Abbott will be reunited with her former UT catcher Shannon Doepking, who was acquired in the same trade with Orlando that brought Abbott. Iancin hopes the pair’s college success will translate to fans in the stands.
“We’ve really got to capitalize on that opportunity as far as capturing that fan base that remembers them in the championship game of the college world series not too long ago,” Iancin said.
Doepking is excited about re-establishing the duo’s chemistry as well as her return to Tennessee.
“There is nothing like returning to play a sport in Tennessee,” she said. “The fans just love softball and sports in general.”
Doepking notes that with Softball out of the Olympics, NPF is the pinnacle of the sport right now.

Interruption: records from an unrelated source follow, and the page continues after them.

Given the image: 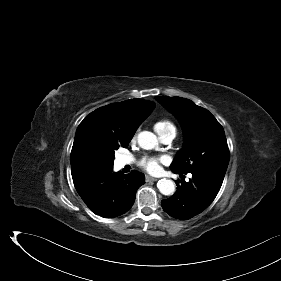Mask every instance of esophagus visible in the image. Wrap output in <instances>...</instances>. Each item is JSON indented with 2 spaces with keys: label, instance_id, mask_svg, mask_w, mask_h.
Segmentation results:
<instances>
[{
  "label": "esophagus",
  "instance_id": "esophagus-1",
  "mask_svg": "<svg viewBox=\"0 0 281 281\" xmlns=\"http://www.w3.org/2000/svg\"><path fill=\"white\" fill-rule=\"evenodd\" d=\"M146 181L151 182V181H157V178L151 177V176H146Z\"/></svg>",
  "mask_w": 281,
  "mask_h": 281
}]
</instances>
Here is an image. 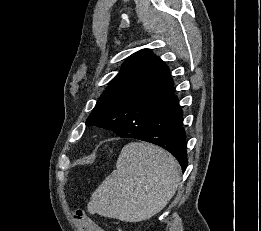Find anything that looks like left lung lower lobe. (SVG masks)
I'll use <instances>...</instances> for the list:
<instances>
[{"label": "left lung lower lobe", "mask_w": 261, "mask_h": 231, "mask_svg": "<svg viewBox=\"0 0 261 231\" xmlns=\"http://www.w3.org/2000/svg\"><path fill=\"white\" fill-rule=\"evenodd\" d=\"M182 124L183 113L176 98L150 122L143 133L124 138H135L163 147L179 161L184 172L188 159L186 134Z\"/></svg>", "instance_id": "0a47b994"}]
</instances>
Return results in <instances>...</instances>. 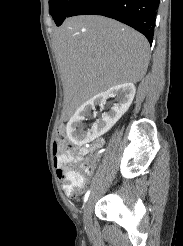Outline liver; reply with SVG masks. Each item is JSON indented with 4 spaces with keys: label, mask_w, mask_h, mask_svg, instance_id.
I'll return each mask as SVG.
<instances>
[{
    "label": "liver",
    "mask_w": 183,
    "mask_h": 246,
    "mask_svg": "<svg viewBox=\"0 0 183 246\" xmlns=\"http://www.w3.org/2000/svg\"><path fill=\"white\" fill-rule=\"evenodd\" d=\"M53 43L70 108L113 86L139 82L149 64L146 38L103 16L68 18L55 30Z\"/></svg>",
    "instance_id": "1"
}]
</instances>
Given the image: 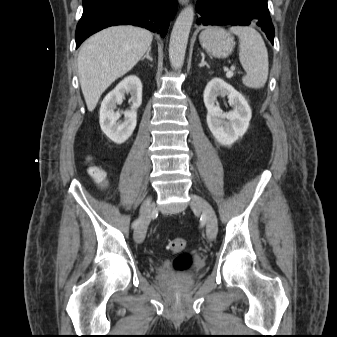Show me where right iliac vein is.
Wrapping results in <instances>:
<instances>
[{"mask_svg": "<svg viewBox=\"0 0 337 337\" xmlns=\"http://www.w3.org/2000/svg\"><path fill=\"white\" fill-rule=\"evenodd\" d=\"M154 208V203L151 197H148L140 208V222L134 230V240L137 243H142L146 236L147 227L150 220L151 212Z\"/></svg>", "mask_w": 337, "mask_h": 337, "instance_id": "obj_1", "label": "right iliac vein"}]
</instances>
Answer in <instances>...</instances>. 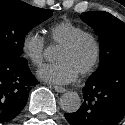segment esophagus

“I think everyone’s dream growing up as a kid was ‘I want to be an Olympic athlete’ and with that out of the question this is the next best thing, this is where all the Olympians play now,” she said. “It’s our job to be able to keep this league going so the young girls playing today can have that opportunity.”
With only four teams in the league the Diamonds are assured to be in the mix for a title and Coach Reynolds thinks the team is capable.
“We know that we’re going to be one of four teams competing for a national championship,’ he said. “So when it’s late August we want to be healthy and peaking.”
They also hope that by that time they will have piqued more than a minimum local interest.